Async processing
SQS, DLQ
Day Four #
Not every useful system should finish its work while the caller waits. Some tasks are better accepted quickly, buffered safely, and processed in the background when compute is ready.
That is where queues become useful.
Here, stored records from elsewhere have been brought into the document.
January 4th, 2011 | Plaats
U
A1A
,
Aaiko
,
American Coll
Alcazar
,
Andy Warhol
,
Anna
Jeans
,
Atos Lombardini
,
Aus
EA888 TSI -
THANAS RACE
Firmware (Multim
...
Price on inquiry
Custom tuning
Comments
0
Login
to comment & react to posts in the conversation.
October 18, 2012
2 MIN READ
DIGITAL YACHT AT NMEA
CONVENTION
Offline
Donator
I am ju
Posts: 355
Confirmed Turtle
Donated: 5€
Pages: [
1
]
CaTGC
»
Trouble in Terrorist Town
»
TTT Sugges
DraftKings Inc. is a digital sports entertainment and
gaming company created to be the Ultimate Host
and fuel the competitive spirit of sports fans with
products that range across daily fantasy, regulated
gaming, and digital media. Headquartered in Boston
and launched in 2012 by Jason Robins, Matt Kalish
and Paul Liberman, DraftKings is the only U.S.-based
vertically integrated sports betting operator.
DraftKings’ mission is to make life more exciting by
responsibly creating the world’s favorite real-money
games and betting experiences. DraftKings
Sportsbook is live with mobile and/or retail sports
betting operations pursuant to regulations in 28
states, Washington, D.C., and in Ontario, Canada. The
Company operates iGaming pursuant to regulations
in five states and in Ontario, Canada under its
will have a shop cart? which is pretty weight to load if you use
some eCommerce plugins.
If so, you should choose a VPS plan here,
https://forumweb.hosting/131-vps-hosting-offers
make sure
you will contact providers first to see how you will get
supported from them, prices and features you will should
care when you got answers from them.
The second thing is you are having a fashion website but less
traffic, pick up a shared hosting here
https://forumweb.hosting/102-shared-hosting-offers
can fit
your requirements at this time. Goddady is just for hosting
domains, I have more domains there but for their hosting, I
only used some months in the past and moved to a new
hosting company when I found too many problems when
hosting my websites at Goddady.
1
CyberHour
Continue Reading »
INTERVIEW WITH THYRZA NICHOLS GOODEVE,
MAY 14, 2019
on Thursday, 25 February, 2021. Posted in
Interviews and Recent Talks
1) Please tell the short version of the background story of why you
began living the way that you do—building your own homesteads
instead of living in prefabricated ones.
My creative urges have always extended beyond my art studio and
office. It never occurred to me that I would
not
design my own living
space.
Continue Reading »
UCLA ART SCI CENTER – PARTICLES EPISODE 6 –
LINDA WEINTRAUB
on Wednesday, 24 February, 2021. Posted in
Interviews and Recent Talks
They absorb bursts, decouple components, and give failures somewhere deliberate to go instead of disappearing into logs.
Goal #
For every pull request:
- keep the static preview site
- keep the API Gateway + Lambda path
- add an
SQSqueue for async jobs - add a
DLQfor messages that keep failing - expose a
POST /jobsendpoint that enqueues work - process queue messages in a worker Lambda
How would the infrastructure shape look like for async processing?
What already exists #
At this point, you already have:
- a per-PR preview stack deployed from
bin/preview.ts - a private
S3bucket fronted byCloudFront GitHub Actionsassuming AWS access through OIDC- a preview page that can call an API via generated
site/config.js - deterministic stack naming with
Stack-PR<number> - teardown on PR close
Why a queue? #
An HTTP request is a poor place to do slow or failure-prone work.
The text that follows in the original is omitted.